### INSTRUCTIONS TO FOLLOW:
Search the data below for the word "near" and copy each line that holds it.

-=-=-

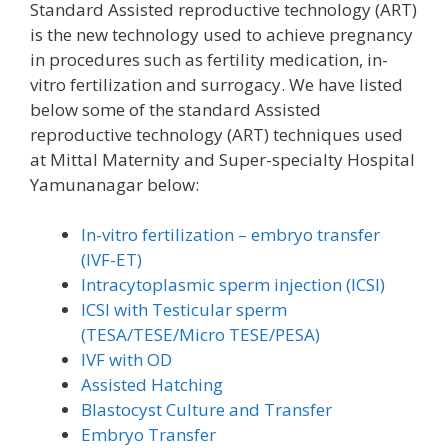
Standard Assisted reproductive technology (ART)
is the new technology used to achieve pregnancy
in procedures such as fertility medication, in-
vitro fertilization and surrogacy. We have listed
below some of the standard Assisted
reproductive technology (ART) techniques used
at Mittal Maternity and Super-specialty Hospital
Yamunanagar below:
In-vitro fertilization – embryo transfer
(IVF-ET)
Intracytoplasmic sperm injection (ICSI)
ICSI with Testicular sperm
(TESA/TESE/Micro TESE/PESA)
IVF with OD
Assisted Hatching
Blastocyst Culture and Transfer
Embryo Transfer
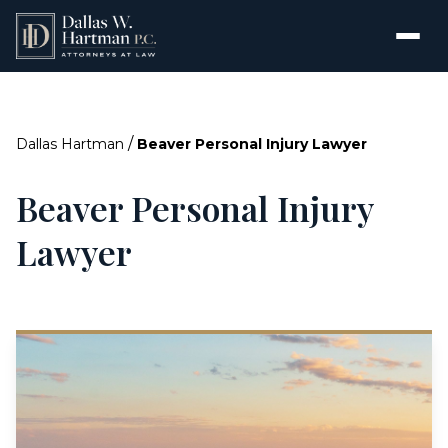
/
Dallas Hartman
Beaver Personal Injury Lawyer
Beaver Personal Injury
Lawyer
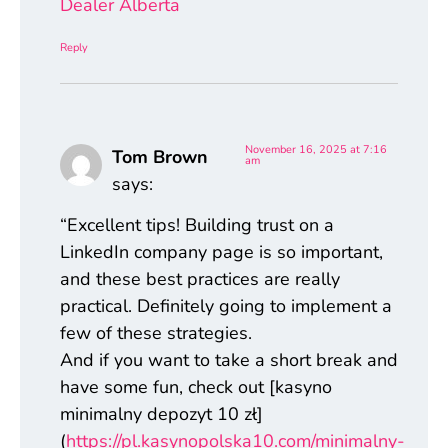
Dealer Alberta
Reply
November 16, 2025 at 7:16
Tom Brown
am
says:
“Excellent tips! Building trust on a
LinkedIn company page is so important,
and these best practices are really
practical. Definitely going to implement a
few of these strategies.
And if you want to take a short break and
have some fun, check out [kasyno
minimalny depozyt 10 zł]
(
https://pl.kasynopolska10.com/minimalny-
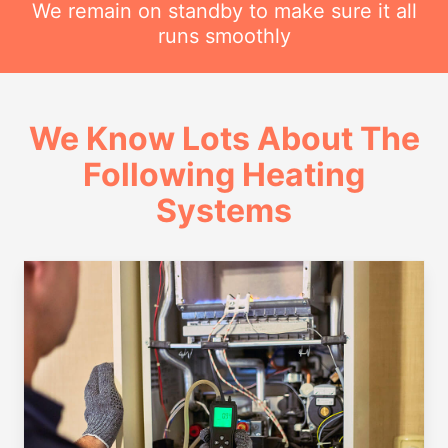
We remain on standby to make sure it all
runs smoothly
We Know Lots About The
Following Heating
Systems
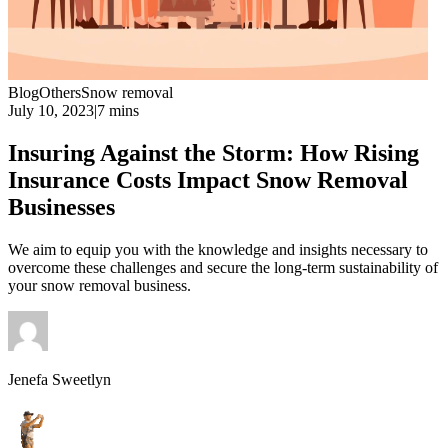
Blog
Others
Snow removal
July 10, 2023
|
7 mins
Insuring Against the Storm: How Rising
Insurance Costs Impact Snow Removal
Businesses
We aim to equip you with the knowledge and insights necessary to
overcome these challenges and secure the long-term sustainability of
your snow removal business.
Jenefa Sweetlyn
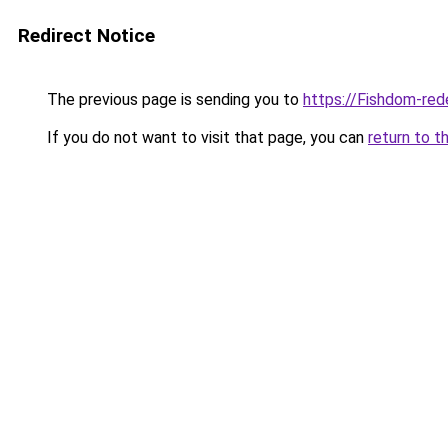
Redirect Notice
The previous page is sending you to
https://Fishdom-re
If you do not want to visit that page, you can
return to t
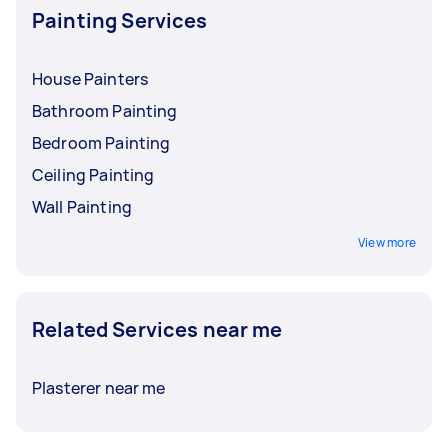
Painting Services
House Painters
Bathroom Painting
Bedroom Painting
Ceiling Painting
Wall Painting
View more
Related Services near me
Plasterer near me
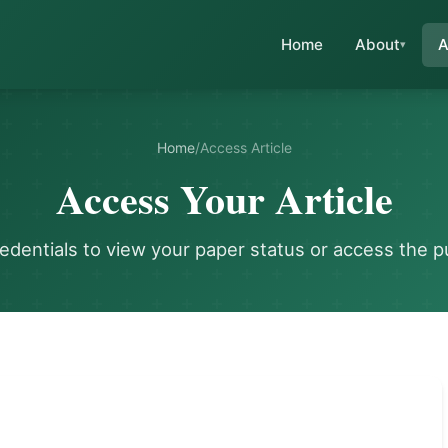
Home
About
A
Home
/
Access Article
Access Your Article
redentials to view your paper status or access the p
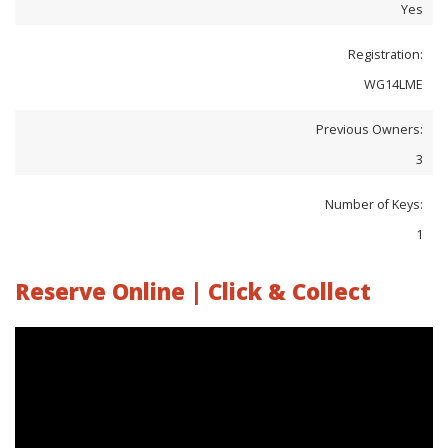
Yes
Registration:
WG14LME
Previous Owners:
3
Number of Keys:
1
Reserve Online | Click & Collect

-=-=-

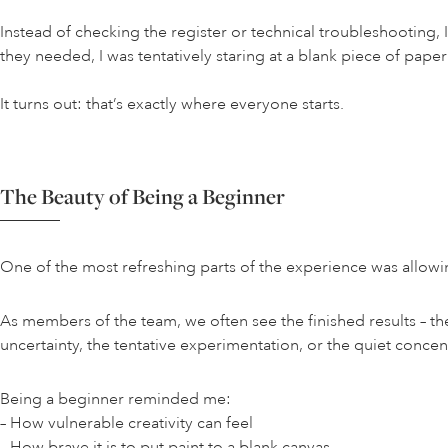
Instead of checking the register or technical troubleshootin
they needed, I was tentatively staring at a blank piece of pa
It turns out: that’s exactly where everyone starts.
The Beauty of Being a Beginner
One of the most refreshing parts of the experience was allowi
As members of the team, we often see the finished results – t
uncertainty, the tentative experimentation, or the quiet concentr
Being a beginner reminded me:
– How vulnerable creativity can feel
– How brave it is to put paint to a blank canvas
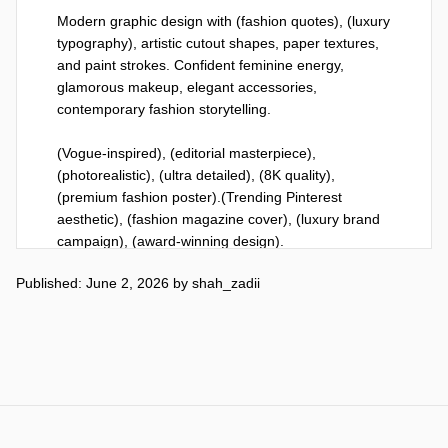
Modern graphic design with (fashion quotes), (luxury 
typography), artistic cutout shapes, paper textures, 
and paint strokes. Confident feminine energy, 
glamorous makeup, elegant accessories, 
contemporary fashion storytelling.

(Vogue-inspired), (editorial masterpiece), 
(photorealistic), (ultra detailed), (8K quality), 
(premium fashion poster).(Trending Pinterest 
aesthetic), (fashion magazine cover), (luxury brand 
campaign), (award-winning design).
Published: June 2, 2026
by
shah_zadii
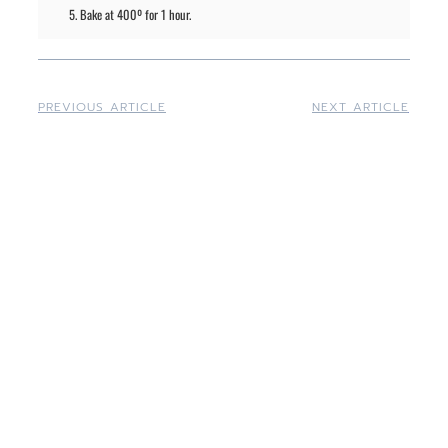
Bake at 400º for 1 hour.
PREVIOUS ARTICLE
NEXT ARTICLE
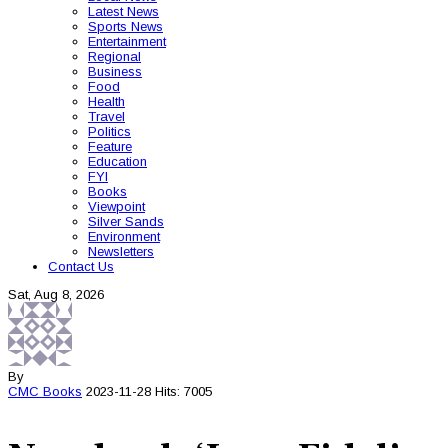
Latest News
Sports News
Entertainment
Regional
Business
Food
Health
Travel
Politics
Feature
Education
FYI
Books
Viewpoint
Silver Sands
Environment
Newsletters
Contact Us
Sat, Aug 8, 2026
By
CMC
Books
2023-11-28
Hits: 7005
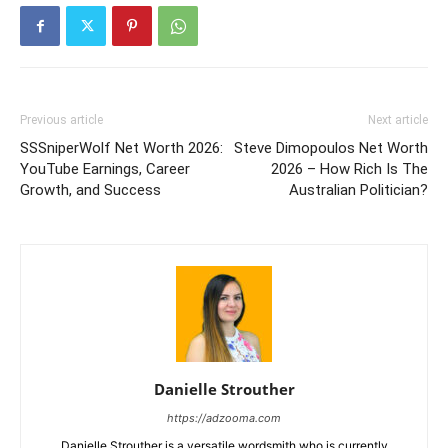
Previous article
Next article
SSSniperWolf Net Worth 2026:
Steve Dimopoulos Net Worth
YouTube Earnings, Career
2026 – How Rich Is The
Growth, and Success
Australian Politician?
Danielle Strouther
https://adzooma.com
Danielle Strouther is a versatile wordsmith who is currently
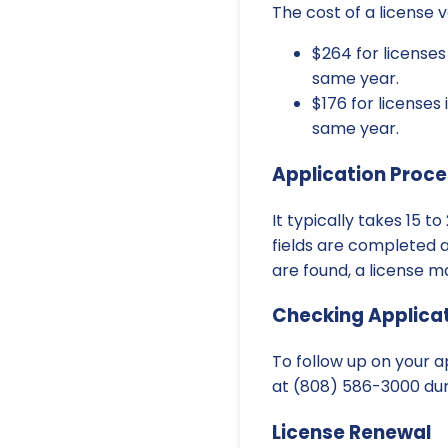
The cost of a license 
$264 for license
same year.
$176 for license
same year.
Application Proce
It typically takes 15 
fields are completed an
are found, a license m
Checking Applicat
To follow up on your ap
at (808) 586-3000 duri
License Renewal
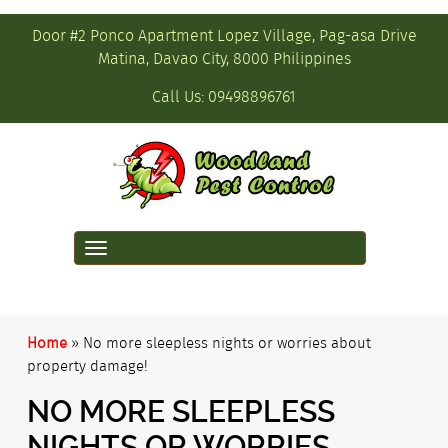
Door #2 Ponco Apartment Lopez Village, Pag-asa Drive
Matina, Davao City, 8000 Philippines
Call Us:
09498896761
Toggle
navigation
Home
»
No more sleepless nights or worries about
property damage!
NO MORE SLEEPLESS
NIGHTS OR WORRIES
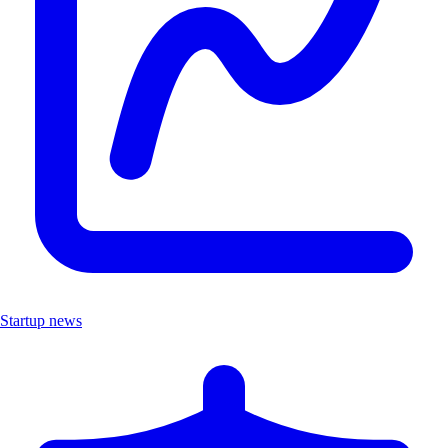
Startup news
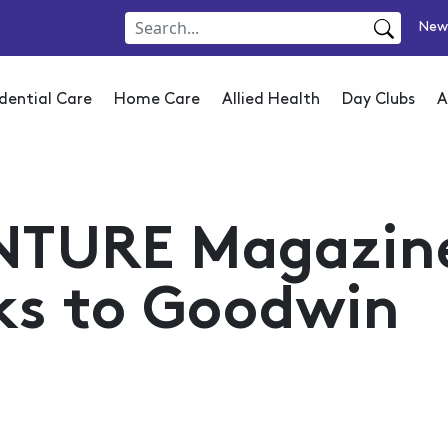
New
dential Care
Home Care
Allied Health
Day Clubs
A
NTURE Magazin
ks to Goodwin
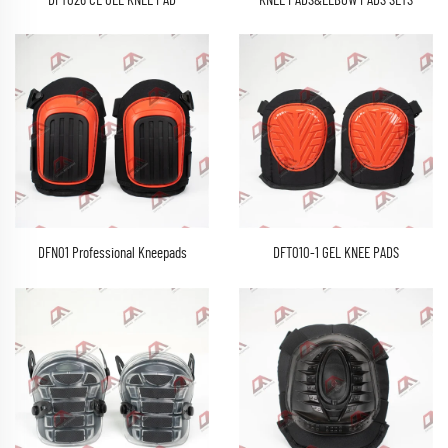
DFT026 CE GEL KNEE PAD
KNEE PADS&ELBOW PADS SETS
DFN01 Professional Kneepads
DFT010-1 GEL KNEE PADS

-=-=-

### EXPECTED OUTPUT:
Related Services near me
Plasterer near me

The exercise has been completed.